عَنْ أَبِى هُرَيْرَةَ – رضى الله عنه – عَنِ النَّبِىِّ – صلى الله عليه وسلم – قَالَ « لَعَنَ اللَّهُ الْوَاصِلَةَ وَالْمُسْتَوْصِلَةَ ، وَالْوَاشِمَةَ وَالْمُسْتَوْشِمَةَ »
Dari Abu Hurairah, Nabi shallallahu ‘alaihi wa sallam bersabda, “Allah melaknat perempuan yang menyambung rambutnya dan perempuan yang meminta agar rambutnya disambung, perempuan yang mentato dan perempuan yang meminta agar ditato”(HR Bukhari no 5589).
Adanya laknat untuk suatu amal itu menunjukkan bahwa amal tersebut hukumnya adalah haram. Alasan diharamkannya hal ini adalah adanya unsur penipuan disebabkan merubah ciptaan Allah. Hal ini juga dikarenakan haramnya memanfaatkan rambut manusia karena terhormatnya manusia. Pada asalnya potongan rambut manusia itu sebaiknya dipendam.

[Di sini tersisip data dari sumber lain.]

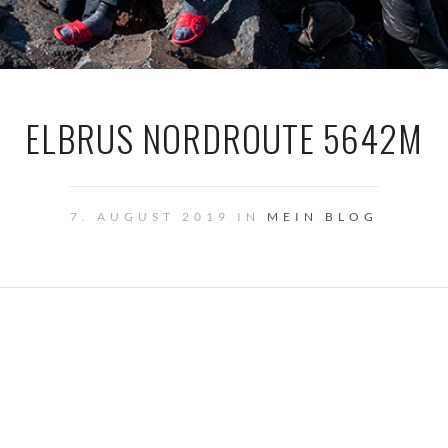
ELBRUS NORDROUTE 5642M
7. AUGUST 2019 IN
MEIN BLOG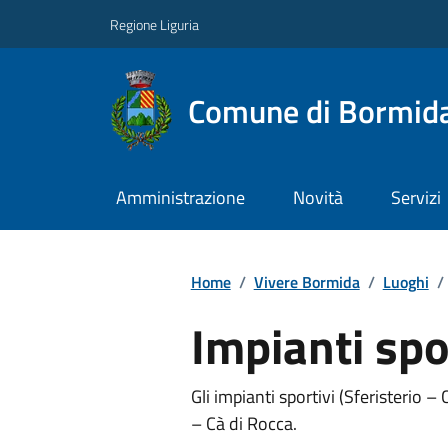
Regione Liguria
Comune di Bormid
Amministrazione
Novità
Servizi
Home
/
Vivere Bormida
/
Luoghi
/
Impianti spo
Gli impianti sportivi (Sferisterio 
– Cà di Rocca.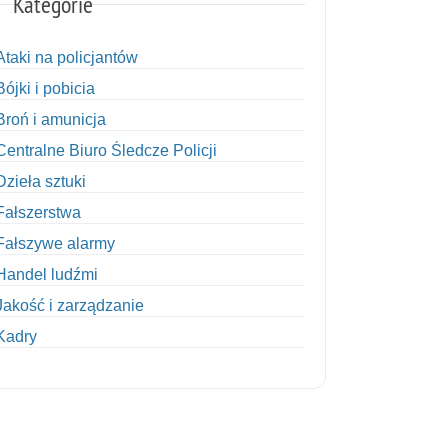
Kategorie
Ataki na policjantów
Bójki i pobicia
Broń i amunicja
Centralne Biuro Śledcze Policji
Dzieła sztuki
Fałszerstwa
Fałszywe alarmy
Handel ludźmi
Jakość i zarządzanie
Kadry
Kobiety w Policji
Korupcja
Kradzież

عَنْ أَسْمَاءَ بِنْتِ أَبِى بَكْرٍ – رضى الله عنهما – أَنَّ امْرَأَةً جَاءَتْ إِلَى رَسُولِ اللَّهِ – صلى الله عليه وسلم – فَقَالَتْ إِنِّى أَنْكَحْتُ ابْنَتِى ، ثُمَّ أَصَابَهَا شَكْوَى فَتَمَرَّقَ رَأْسُهَا ، وَزَوْجُهَا يَسْتَحِثُّنِى بِهَا أَفَأَصِلُ رَأْسَهَا فَسَبَّ رَسُولُ اللَّهِ – صلى الله عليه وسلم – الْوَاصِلَةَ وَالْمُسْتَوْصِلَةَ
Dari Asma’ binti Abi Bakr, ada seorang perempuan yang menghadap Rasulullah shallallahu ‘alaihi wa sallam lalu berkata, “Telah kunikahkan anak gadisku setelah itu dia sakit sehingga semua rambut kepalanya rontok dan suaminya memintaku segera mempertemukannya dengan anak gadisku, apakah aku boleh menyambung rambut kepalanya. Rasulullah lantas melaknat perempuan yang menyambung rambut dan perempuan yang meminta agar rambutnya disambung” (HR Bukhari no 5591 dan Muslim no 2122).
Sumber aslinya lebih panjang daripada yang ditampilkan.